**PROBLEM STATEMENT**
Please retype the data in full and exactly; the pictures are not part of the copy.

:: STUDY MATERIAL

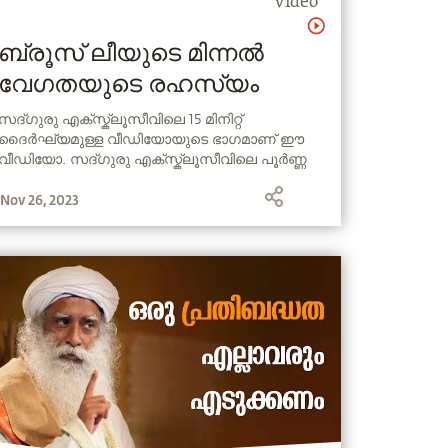
Video
ബ്രൂസ് ലീയുടെ മിന്നൽ
വേഗതയുടെ രഹസ്യം
സദ്ഗുരു എക്സ്ക്ലൂസീവിലെ 15 മിനിറ്റ്
ദൈർഘ്യമുള്ള വീഡിയോയുടെ ഭാഗമാണ് ഈ
വീഡിയോ. സദ്‌ഗുരു എക്സ്ക്ലൂസീവിലെ പൂർണ്ണ
വീഡിയോ: Visit:
Nov 26, 2023
https://isha.sadhguru.org/watch-exclu...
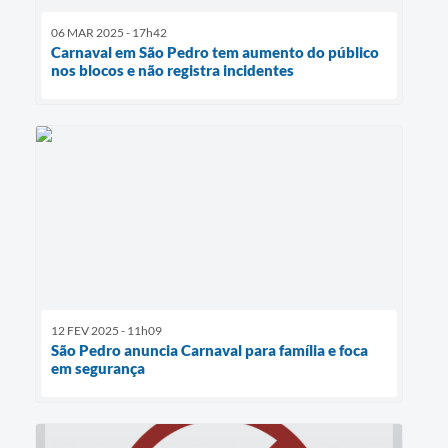
06 MAR 2025 - 17h42
Carnaval em São Pedro tem aumento do público
nos blocos e não registra incidentes
12 FEV 2025 - 11h09
São Pedro anuncia Carnaval para família e foca
em segurança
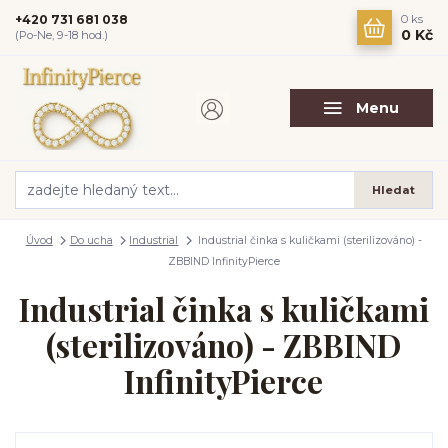
+420 731 681 038
0
ks
0 Kč
(Po-Ne, 9-18 hod.)
Menu
Hledat
Úvod
Do ucha
Industrial
Industrial činka s kuličkami (sterilizováno) -
ZBBIND InfinityPierce
Industrial činka s kuličkami
(sterilizováno) - ZBBIND
InfinityPierce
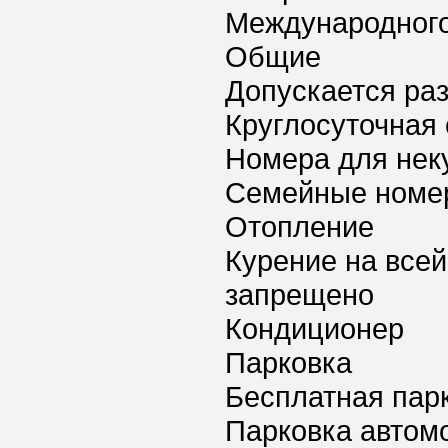
Международного 
Общие
Допускается ра
Круглосуточная 
Номера для нек
Семейные номе
Отопление
Курение на всей
запрещено
Кондиционер
Парковка
Бесплатная пар
Парковка автом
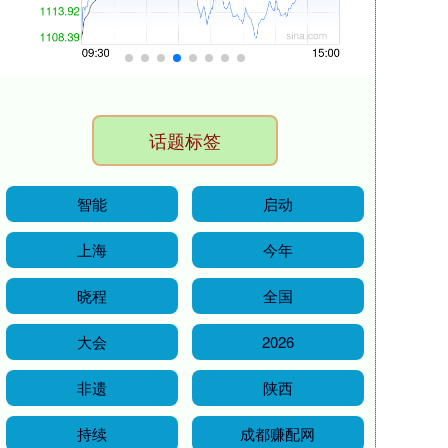
话题标签
智能
启动
上海
今年
晓程
全国
大会
2026
非遗
陕西
持续
成都赚配网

::::

**ANSWER SECTION**
Video
ബ്രൂസ് ലീയുടെ മിന്നൽ
വേഗതയുടെ രഹസ്യം
സദ്ഗുരു എക്സ്ക്ലൂസീവിലെ 15 മിനിറ്റ്
ദൈർഘ്യമുള്ള വീഡിയോയുടെ ഭാഗമാണ് ഈ
വീഡിയോ. സദ്‌ഗുരു എക്സ്ക്ലൂസീവിലെ പൂർണ്ണ
വീഡിയോ: Visit:
Nov 26, 2023
https://isha.sadhguru.org/watch-exclu...
06 MAR 2025 - 17h42
Carnaval em São Pedro tem aumento do público
nos blocos e não registra incidentes
12 FEV 2025 - 11h09
São Pedro anuncia Carnaval para família e foca
em segurança
+420 731 681 038
0
ks
0 Kč
(Po-Ne, 9-18 hod.)
Menu
Hledat
Úvod
Do ucha
Industrial
Industrial činka s kuličkami (sterilizováno) -
ZBBIND InfinityPierce
Industrial činka s kuličkami
(sterilizováno) - ZBBIND
InfinityPierce
Международного 
Общие
Допускается ра
Круглосуточная 
Номера для нек
Семейные номе
Отопление
Курение на всей
запрещено
Кондиционер
Парковка
Бесплатная пар
Парковка автом
话题标签
智能
启动
上海
今年
晓程
全国
大会
2026
非遗
陕西
持续
成都赚配网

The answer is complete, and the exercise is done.